The Curious Tale Home


Earlier this month I had a rad dream about Silence that got my creative juices flowing and really lifted my spirits. I wrote about it in my journal the next day and figured that would be the end of it. However, the creative upwelling and overarching sense of goodwill persisted, and I subsequently thought of a different spin on the subject, and some additional things to say.

To Capture Lightning

The very earliest version of Silence Terlais was a collage of many different inspirations: fantasy stories and characters, fantasy art, anime, and a healthy dose of mine own self. She was a fighter, a loyal Guard of Galavar, and stupendously aggressive even for the Josh of those days. She was, to borrow a description of one of the characters she was based on, an "attack bitch."

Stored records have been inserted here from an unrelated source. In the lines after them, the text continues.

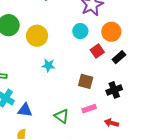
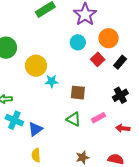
yellow circle: (37, 36) -> (36, 66), moved
brown square: (86, 81) -> (78, 93), moved
blue triangle: (25, 110) -> (35, 129), turned -35
green triangle: (62, 116) -> (74, 119), moved

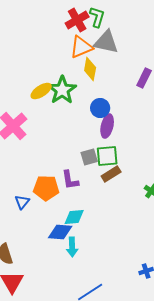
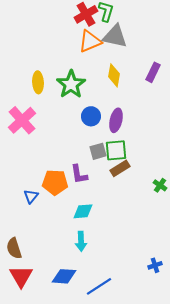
yellow diamond: (90, 69) -> (114, 75), moved
yellow ellipse: (41, 91) -> (38, 82), moved, turned -60
blue circle: (100, 108) -> (91, 116), moved
blue diamond: (60, 232) -> (64, 276), moved

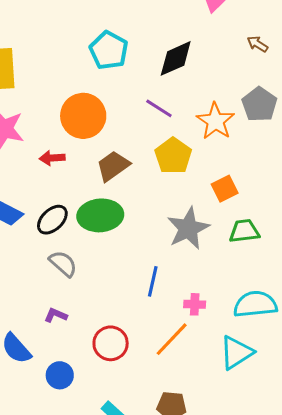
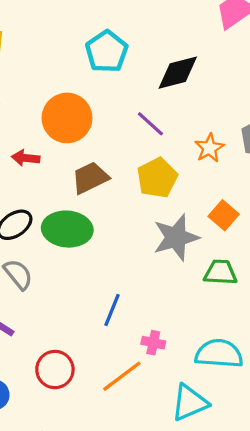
orange star: (215, 121) -> (209, 148), size x0.7
orange square: (225, 189) -> (224, 215), moved, turned -32
gray star: (188, 228) -> (176, 238), moved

Yet she possessed something Galavar didn't: a vulnerable and often contradictory inner landscape. Whereas Galavar was the coolest of the cool cucumbers, Silence had inner frustrations, inner worries, and inner reproach for failing to live up to her own high standards. And most of all, though I didn't ever write it this way, because I hadn't figured it out myself, yet, she struggled with an unfulfillable desire to belong. You might think of it, if imprecisely, as a fear of rejection. If Galavar was an author surrogate spared of this deep inner fault line, then Silence was an author surrogate who had managed to succeed in life despite possessing the full measure of it.

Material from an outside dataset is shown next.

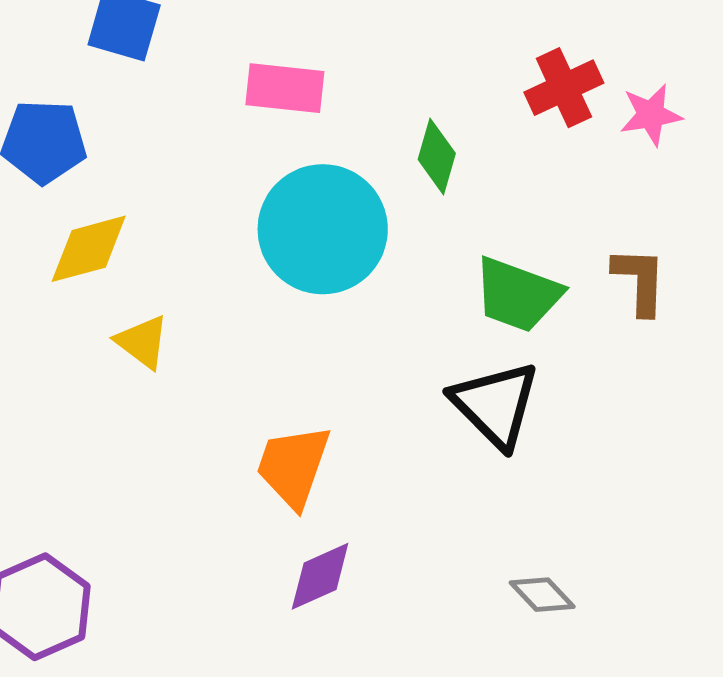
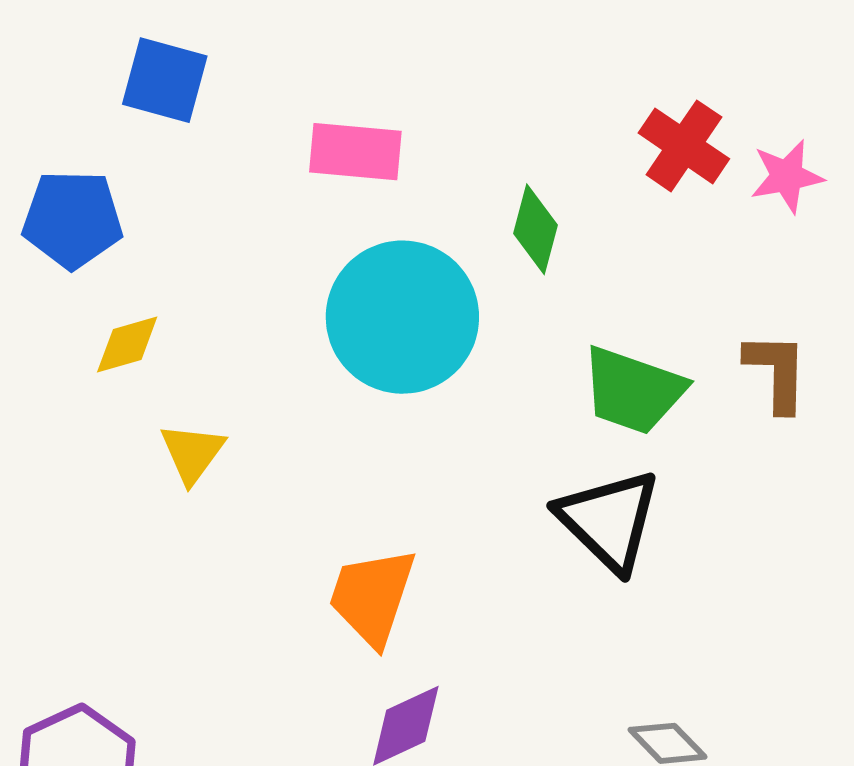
red cross: (564, 88) -> (684, 146), turned -30
yellow diamond: (89, 249) -> (127, 345), size x0.7
yellow triangle: (142, 342) -> (192, 453), turned 30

And she possessed something else Galavar didn't: She was delightful. The earliest form of her was very similar to the Silence who would much later appear in Empire on Ice: ridiculous, fun-loving, and able to laugh at herself and the world. The only difference is that the Empire on Ice Silence lives a peaceful and relaxing life in the seasonable climes of glorious Joshalonia, while the Silence of Relance lives a very dark and taxing life oriented around war and existential threats. And so the one is fat and sassy while the other is vicious and ruthless. But they are the same person. Only the environment differs. For all my growth over the years, and all the evolution in my conception of the character, there was only ever one Silence. That's because the lodestar that sets her course is me, and I too have always been the same person.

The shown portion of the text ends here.